Thanks! Quick question before starting this though. Since resources are
added to the Configuration object in various classes in hadoop
(Configuration.java adds core-*.xml, HDFSConfiguration.java adds
hdfs-*.xml), why does Pig create a new JobConf object with selected
resources before submitting a job and not reuse the Configuration object
that may have been created earlier? Trying to understand why Pig adds
core-site.xml, hdfs-site.xml, yarn-site.xml again.


On Mon, Apr 15, 2013 at 4:43 PM, Prashant Kommireddi <[email protected]>wrote:

> Sounds good. Here is a doc on contributing patch (for some pointers)

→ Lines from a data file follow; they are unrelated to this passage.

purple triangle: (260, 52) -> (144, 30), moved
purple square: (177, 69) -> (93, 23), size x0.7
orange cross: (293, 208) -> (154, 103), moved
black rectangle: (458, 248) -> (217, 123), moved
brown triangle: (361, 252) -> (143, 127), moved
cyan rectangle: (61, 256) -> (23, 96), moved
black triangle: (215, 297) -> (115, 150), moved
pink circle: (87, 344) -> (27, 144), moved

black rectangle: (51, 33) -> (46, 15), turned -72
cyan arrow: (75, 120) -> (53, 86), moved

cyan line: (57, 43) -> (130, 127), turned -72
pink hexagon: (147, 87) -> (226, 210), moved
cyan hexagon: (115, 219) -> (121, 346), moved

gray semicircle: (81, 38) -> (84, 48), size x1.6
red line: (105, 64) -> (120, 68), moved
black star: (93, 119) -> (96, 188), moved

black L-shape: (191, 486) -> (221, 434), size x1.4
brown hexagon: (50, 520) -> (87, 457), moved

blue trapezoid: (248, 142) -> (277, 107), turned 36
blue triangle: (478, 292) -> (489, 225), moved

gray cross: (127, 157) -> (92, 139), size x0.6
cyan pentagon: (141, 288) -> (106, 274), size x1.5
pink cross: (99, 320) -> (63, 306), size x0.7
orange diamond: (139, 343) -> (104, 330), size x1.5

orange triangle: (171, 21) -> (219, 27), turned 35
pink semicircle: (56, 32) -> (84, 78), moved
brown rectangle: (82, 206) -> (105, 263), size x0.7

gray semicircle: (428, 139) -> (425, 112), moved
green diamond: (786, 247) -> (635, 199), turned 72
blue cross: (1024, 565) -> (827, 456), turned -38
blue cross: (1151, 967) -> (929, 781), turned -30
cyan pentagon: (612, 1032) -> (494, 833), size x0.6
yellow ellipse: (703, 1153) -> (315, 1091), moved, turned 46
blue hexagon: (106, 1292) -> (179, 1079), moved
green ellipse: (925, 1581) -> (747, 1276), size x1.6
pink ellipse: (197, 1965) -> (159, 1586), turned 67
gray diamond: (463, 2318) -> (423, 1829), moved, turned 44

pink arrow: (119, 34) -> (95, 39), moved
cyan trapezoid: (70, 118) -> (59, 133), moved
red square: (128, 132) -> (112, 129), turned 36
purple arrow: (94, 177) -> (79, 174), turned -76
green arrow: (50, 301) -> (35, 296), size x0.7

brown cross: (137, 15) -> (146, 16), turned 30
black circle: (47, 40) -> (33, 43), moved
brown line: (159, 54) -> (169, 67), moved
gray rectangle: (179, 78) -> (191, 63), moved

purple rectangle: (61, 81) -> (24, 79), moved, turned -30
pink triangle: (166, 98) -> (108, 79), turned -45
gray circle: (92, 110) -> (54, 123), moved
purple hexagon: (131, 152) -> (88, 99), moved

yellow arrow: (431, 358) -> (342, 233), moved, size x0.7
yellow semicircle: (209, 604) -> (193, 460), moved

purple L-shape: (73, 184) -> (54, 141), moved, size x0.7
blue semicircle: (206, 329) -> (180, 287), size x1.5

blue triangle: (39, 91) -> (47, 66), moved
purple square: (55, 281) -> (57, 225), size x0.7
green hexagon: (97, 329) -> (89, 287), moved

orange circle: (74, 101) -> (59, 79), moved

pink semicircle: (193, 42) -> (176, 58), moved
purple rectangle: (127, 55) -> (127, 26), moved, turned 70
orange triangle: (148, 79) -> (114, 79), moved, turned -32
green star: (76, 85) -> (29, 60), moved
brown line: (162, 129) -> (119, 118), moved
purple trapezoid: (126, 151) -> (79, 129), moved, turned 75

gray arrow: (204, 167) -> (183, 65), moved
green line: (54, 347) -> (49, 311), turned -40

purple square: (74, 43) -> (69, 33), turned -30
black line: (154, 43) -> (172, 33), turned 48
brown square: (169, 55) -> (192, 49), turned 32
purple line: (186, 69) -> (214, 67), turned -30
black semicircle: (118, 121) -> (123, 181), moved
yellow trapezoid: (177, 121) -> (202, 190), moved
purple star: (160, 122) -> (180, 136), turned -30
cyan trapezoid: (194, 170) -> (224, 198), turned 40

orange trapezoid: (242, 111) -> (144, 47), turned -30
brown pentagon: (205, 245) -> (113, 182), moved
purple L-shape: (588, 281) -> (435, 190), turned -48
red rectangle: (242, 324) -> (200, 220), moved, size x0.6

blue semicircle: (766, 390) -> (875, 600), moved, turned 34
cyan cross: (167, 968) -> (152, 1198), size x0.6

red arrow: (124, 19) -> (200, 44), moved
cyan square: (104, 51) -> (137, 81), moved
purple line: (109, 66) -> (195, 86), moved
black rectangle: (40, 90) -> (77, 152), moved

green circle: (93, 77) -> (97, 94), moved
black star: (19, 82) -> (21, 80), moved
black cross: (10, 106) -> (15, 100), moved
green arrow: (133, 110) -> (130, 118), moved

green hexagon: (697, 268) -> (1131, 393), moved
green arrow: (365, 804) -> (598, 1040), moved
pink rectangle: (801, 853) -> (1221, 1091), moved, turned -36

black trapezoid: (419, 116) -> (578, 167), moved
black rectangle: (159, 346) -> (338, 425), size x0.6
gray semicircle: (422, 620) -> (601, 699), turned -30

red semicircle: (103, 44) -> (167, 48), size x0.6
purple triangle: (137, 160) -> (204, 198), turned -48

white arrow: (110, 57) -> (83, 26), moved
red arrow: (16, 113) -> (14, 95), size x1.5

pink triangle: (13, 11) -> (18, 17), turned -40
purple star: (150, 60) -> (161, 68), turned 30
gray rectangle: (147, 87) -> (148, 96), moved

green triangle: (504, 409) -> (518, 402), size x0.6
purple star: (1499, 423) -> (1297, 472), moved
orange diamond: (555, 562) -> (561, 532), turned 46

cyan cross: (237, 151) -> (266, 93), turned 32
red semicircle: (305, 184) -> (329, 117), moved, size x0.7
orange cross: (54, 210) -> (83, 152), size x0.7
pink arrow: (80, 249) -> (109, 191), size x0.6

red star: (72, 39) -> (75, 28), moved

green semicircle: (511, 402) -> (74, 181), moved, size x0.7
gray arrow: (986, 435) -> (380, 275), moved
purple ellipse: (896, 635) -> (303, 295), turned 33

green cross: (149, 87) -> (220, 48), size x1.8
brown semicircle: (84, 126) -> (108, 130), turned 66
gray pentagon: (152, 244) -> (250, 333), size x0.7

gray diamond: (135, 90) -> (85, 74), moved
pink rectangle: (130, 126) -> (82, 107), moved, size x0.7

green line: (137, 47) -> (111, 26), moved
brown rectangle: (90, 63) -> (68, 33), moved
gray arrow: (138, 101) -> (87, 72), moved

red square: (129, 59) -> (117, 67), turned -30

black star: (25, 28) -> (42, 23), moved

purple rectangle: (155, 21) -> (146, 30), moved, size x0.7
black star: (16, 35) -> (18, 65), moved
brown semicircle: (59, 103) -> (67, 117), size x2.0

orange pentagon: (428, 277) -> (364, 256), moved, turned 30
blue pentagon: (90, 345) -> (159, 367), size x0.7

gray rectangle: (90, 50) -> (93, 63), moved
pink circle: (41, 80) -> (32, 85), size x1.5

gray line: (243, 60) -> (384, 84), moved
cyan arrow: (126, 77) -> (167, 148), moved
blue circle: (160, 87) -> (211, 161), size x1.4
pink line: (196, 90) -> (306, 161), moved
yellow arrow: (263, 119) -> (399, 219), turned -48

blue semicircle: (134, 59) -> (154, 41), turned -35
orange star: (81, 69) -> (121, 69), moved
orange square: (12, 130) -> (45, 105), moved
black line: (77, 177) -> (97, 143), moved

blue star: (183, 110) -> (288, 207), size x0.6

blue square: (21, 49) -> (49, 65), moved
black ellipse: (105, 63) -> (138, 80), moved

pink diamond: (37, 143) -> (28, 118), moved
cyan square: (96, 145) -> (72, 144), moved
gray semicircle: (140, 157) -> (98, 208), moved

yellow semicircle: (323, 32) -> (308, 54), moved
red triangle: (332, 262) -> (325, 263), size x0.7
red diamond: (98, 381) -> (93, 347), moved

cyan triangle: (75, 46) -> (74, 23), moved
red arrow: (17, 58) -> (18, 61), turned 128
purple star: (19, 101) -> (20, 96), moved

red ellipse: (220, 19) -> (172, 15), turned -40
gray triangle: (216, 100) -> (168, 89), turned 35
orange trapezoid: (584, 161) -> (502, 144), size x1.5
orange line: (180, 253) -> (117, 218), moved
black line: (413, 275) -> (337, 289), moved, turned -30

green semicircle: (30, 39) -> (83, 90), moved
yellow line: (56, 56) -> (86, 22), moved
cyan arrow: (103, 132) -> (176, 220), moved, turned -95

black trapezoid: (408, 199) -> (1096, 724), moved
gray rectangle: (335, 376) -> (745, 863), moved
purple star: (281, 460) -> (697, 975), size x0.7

> https://cwiki.apache.org/confluence/display/PIG/HowToContribute
>
>
> On Mon, Apr 15, 2013 at 4:37 PM, Bhooshan Mogal 
> <[email protected]>wrote:
>
>> Hey Prashant,
>>
>> Yup, I can take a stab at it. This is the first time I am looking at Pig
>> code, so I might take some time to get started. Will get back to you if I
>> have questions in the meantime. And yes, I will write it so it reads a pig
>> property.
>>
>> -
>> Bhooshan.
>>
>>
>> On Mon, Apr 15, 2013 at 11:58 AM, Prashant Kommireddi <
>> [email protected]> wrote:
>>
>>> Hi Bhooshan,
>>>
>>> This makes more sense now. I think overriding fs implementation should
>>> go into core-site.xml, but it would be useful to be able to add
>>> resources if you have a bunch of other properties.
>>>
>>> Would you like to submit a patch? It should be based on a pig property
>>> that suggests the additional resource names (myfs-site.xml) in your case.
>>>
>>> -Prashant
>>>
>>>
>>> On Mon, Apr 15, 2013 at 10:35 AM, Bhooshan Mogal <
>>> [email protected]> wrote:
>>>
>>>> Hi Prashant,
>>>>
>>>>
>>>> Yes, I am running in MapReduce mode. Let me give you the steps in the
>>>> scenario that I am trying to test -
>>>>
>>>> 1. I have my own implementation of org.apache.hadoop.fs.FileSystem for
>>>> a filesystem I am trying to implement - Let's call it MyFileSystem.class.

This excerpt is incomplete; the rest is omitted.